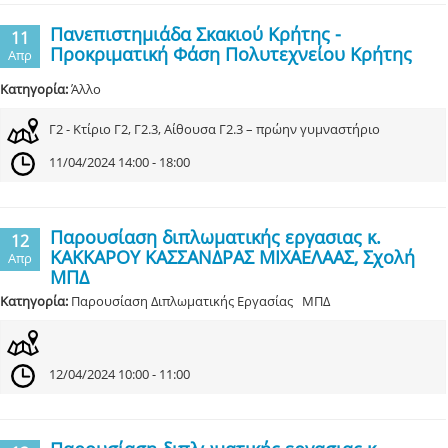
Πανεπιστημιάδα Σκακιού Κρήτης -
11
Προκριματική Φάση Πολυτεχνείου Κρήτης
Απρ
Κατηγορία:
Άλλο
Γ2 - Κτίριο Γ2, Γ2.3, Αίθουσα Γ2.3 – πρώην γυμναστήριο
11/04/2024 14:00 - 18:00
Παρουσίαση διπλωματικής εργασιας κ.
12
ΚΑΚΚΑΡΟΥ ΚΑΣΣΑΝΔΡΑΣ ΜΙΧΑΕΛΑΑΣ, Σχολή
Απρ
ΜΠΔ
Κατηγορία:
Παρουσίαση Διπλωματικής Εργασίας ΜΠΔ
12/04/2024 10:00 - 11:00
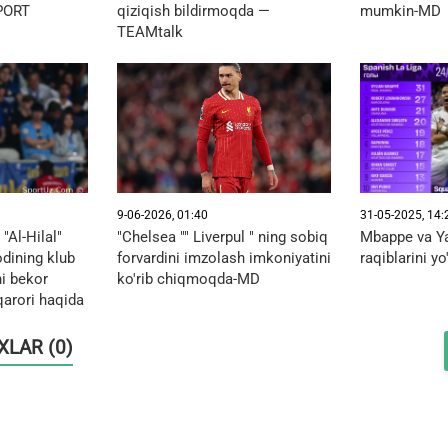
SPORT
qiziqish bildirmoqda —
mumkin-MD
TEAMtalk
9-06-2026, 01:40
31-05-2025, 14:
"Al-Hilal"
"Chelsea "" Liverpul " ning sobiq
Mbappe va Ya
odining klub
forvardini imzolash imkoniyatini
raqiblarini yo
i bekor
ko'rib chiqmoqda‑MD
 qarori haqida
OXLAR (0)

## Task goal
For every line in the data above that holds "Κρήτης", return the line itself.

## Answer to the exercise
Πανεπιστημιάδα Σκακιού Κρήτης -
Προκριματική Φάση Πολυτεχνείου Κρήτης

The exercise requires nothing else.